When I come in to the office, I am often besieged by “I haven’t seen you in a while” comments. This is nearly always said by white women. In fact, I can’t think of an instance when this hasn’t been said by a white women. This is never followed by an inquiry into what I have been up to on campus or even a statement as to missing my presence at work or in a social exchange. I don’t have social exchanges outside of work with these women. I have never been invited into their homes or spaces. I’ve never had dinner with them or met at a café for a common writing time. These are women who are senior faculty or staff members who have longstanding privilege and power.
We are not friends; we are associates in the workplace. To me, this statement, the “I haven’t seen you in a while”, seems to be a performance of caring rather than actual care. Actual care requires an exchange, a sharing of time, a focus and attention on one another.
It also demonstrates a desire for control. Why does it matter that I have not been seen? We all have our work to do. I do that work outside of my office. On days when I need concentrated time on my writing, teaching, or mentoring, I may choose to take a back entrance that goes straight to my office. I like to be social; I also recognize that I have a limited amount of energy and time to accomplish tasks. I no longer live on campus. If I forget something and go home, I can’t just go back to the office again. I like to focus on my list of tasks and build in lunches with friends around them.

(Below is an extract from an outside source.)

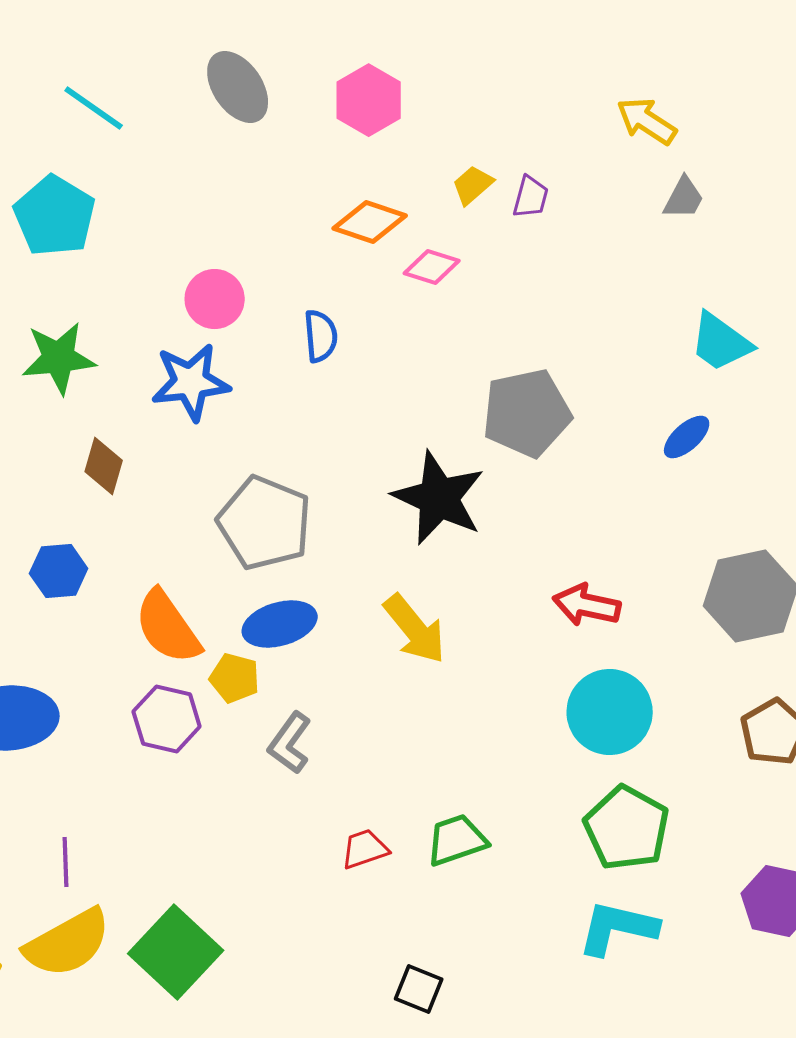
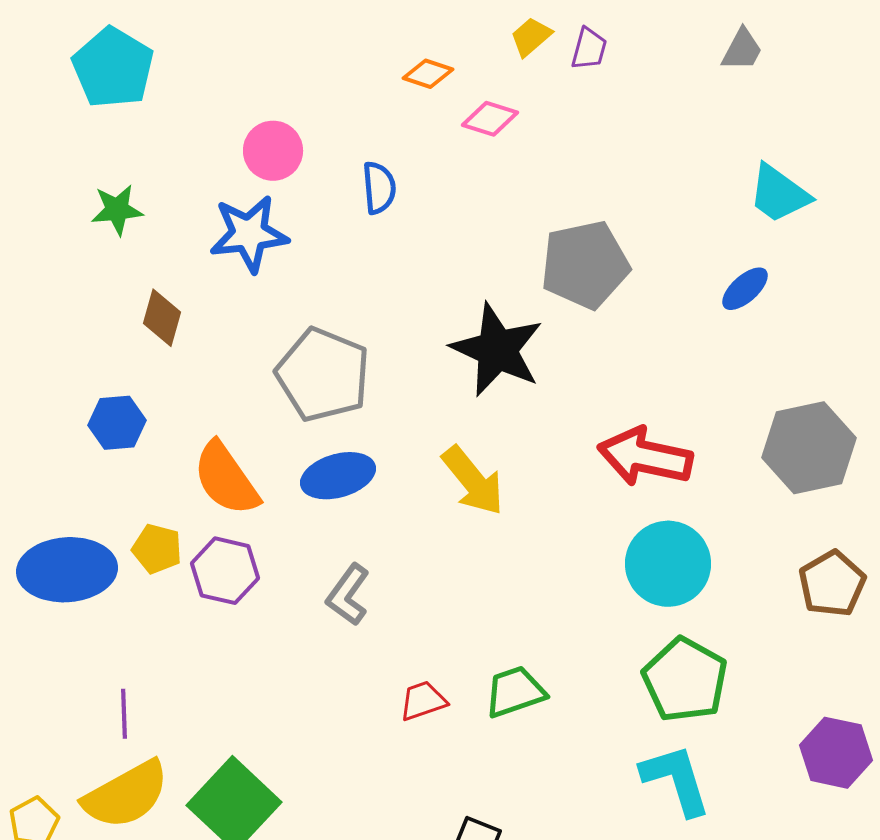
orange diamond: (370, 222) -> (428, 74), size x0.7
green star: (59, 358) -> (117, 210), size x0.7
red arrow: (587, 605) -> (645, 457), size x1.4
yellow pentagon: (235, 678) -> (157, 549), moved
cyan L-shape: (618, 928) -> (676, 780), turned 60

In the questioning without personal engagement, it seems to me a display of power, an implicit communication of the desire to control and track my movements, which I resist.
Unfortunately, in my academic work, it is in those unplanned moments, those interactions that do not have a particular professional purpose, in which I have experienced professional misconduct. When I am a part of an assemblage gathered for a particular purpose, there is a collective and positive movement to address that purpose, often (though not always) escaping the baggage we all carry with us.
I mention whiteness and gender, too, in exploring control, because, in my interactions with women of color, a statement like, “I haven’t seen you in a while” is almost always – in fact, I can’t think of an instance when it isn’t – followed by even a question: “What are you up to?” or “How are you?” or even inquiries into my family or life in Berkeley or what’s happening in the garden these days. These are women with whom I may not have shared an afternoon in their homes or at cafes either and yet there is a connection, a visibility that is not about control or tracking movements. Rather, there is a desire for kinship and community.
I'm curious about the performance of care from a white feminist stance that seems to glorify in movement against patriarchy while, in action, preserving it alongside white supremacy. How does this play out in the experiences of other women of color in academia?
What I know is that with other women of color I find myself often exchanging a look or nod in passing or in meetings. We spend time with one another, check in with one another, and when we ask of one another, "How are you?", there is more likely to be a genuine exchange rather than the expectation of a "Fine" before moving on. I know, too, that I treasure and seek out those exchanges.
I'm an academic who believes that the personal is very political and that the erasure of the humanizing acts is also a political statement about place and control.